Here is a article by a Beef Today editor about grasshoppers this year.

Regards, Mike

http://www.agweb.com...r_grasshoppers/


----------



## urednecku (Oct 18, 2010)

About 3 years ago my uncle had armyworms hit his hayfield. Instead of spraying he pulled his big roller over it!


----------



## dparish (Oct 27, 2010)

Im in east TX and have about 30 acres leased.

i have always used liquid 7 but what do you guys use to kill them?????


----------



## ForemanTX (May 7, 2012)

dparish said:


> Im in east TX and have about 30 acres leased.
> 
> i have always used liquid 7 but what do you guys use to kill them?????


 Im just on the other side of palestine and the hoppers are starting to get bad here also,looks like going to have to try the liquid 7.I just got me a 300gal.sprayer finally,army worms got me bad one year...


----------



## somedevildawg (Jun 20, 2011)

7 has instant kill but very little residual, dimillin is a growth inhibitor that prevents them from growing an exoskeleton, death for army worms and I believe grasshoppers as well, although I have never used it for grasshoppers, just never had the problem. The dimillin has good residual.


----------



## darwood (Jun 7, 2010)

Dimilin when the grasshoppers are small, less than 1/2 an inch. Bigger than the 4th instar stage the bugs survive.

Cyfluthrin (Baythroid), Cyhalothrin (Karate), Cypermethrin (Mustang Max). There are some generic forms of these products on the market as well.

Sevin is not labeled for grass pasture grasshopper control anymore, at least here.

However, a lot of times it is not economically pertinent to spray especially close to cutting. All depends on the population and size of the grasshoppers.


----------



## Texasmark (Dec 20, 2011)

NE of Dallas I am starting to see a few. Before I worried about spraying, I would have to start to see some noticeable damage to my pastures/hay patch. I was down near Waxahachie (S. of Dallas) one year and they were so thick that you would kick up 10 to 15 2" hoppers with every step walking the pastures. That was an epidemic.

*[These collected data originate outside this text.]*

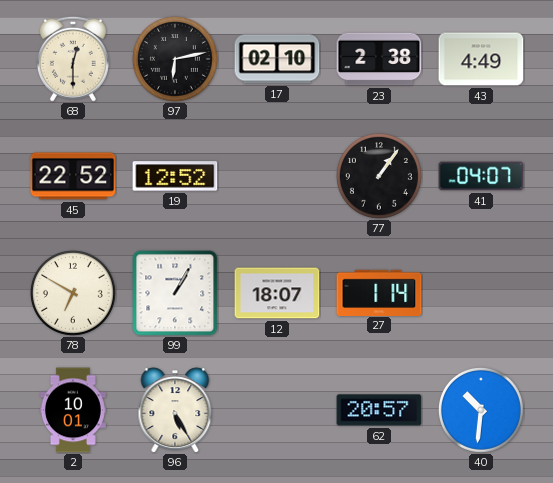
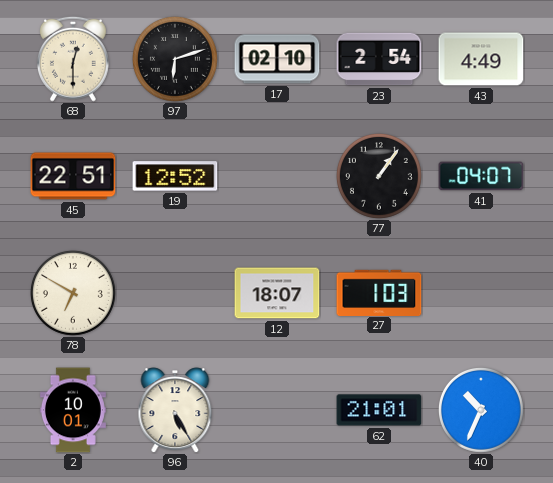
97: 6:13 -> 6:12
23: 2:38 -> 2:54
45: 22:52 -> 22:51
99: 1:05 -> none
27: 1:14 -> 1:03
62: 20:57 -> 21:01
40: 10:31 -> 10:34
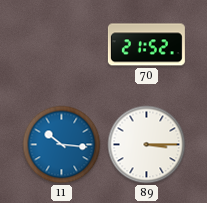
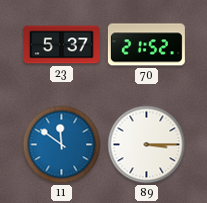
23: none -> 5:37
11: 10:16 -> 11:51
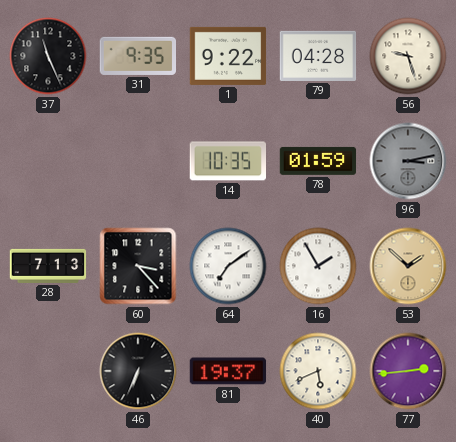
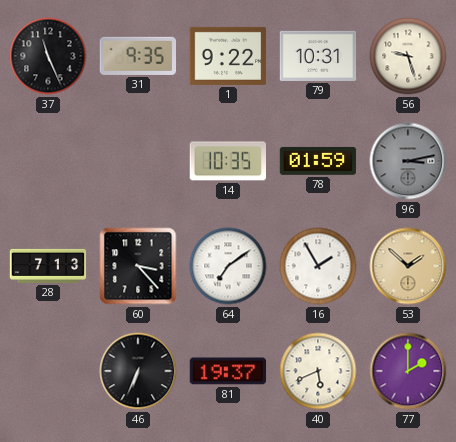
79: 04:28 -> 10:31
77: 2:44 -> 2:00
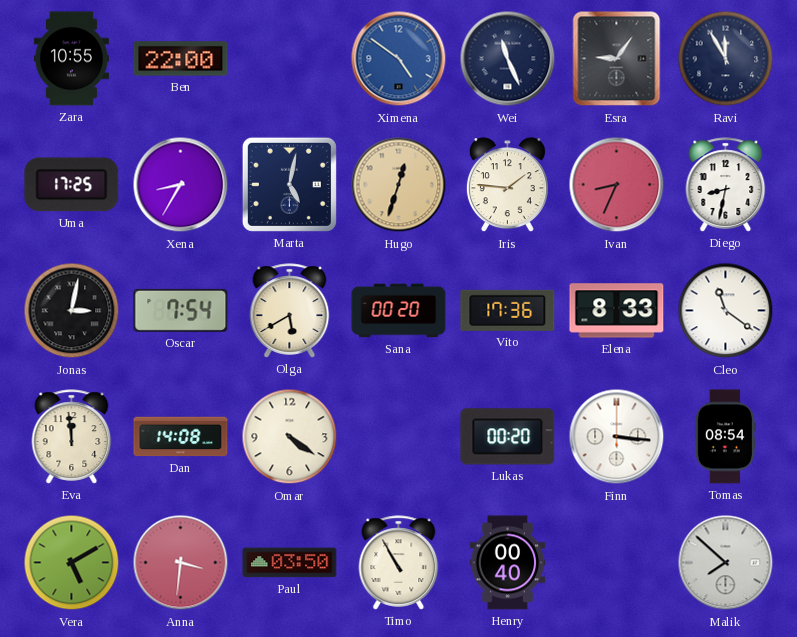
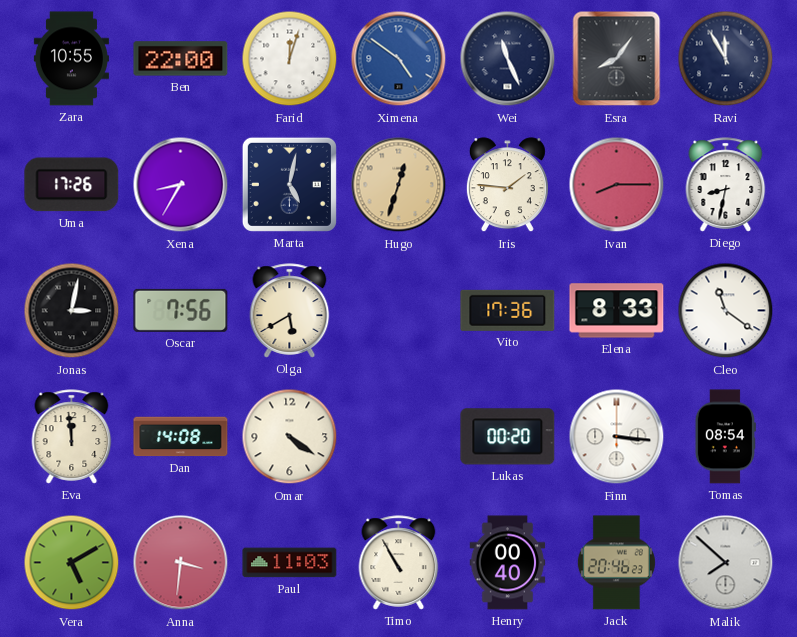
Farid: none -> 12:03
Esra: 9:06 -> 8:06
Uma: 17:25 -> 17:26
Ivan: 8:34 -> 8:15
Oscar: 7:54 -> 7:56
Sana: 00:20 -> none
Paul: 03:50 -> 11:03
Jack: none -> 20:46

It has been several years since we had what you would call an infestation, not nearly as bad as mentioned above, but enough to get your attention.

This year may be another year to watch.

Mark


----------



## Iowa hay guy (Jul 29, 2010)

we got em bad here in iowa
what would you use to lill the small ones about 3/4 inch all the way to 2 inches all over the place
i want them gone and our of my alfalfa before they have severe snacktime and ruin my profit this year


----------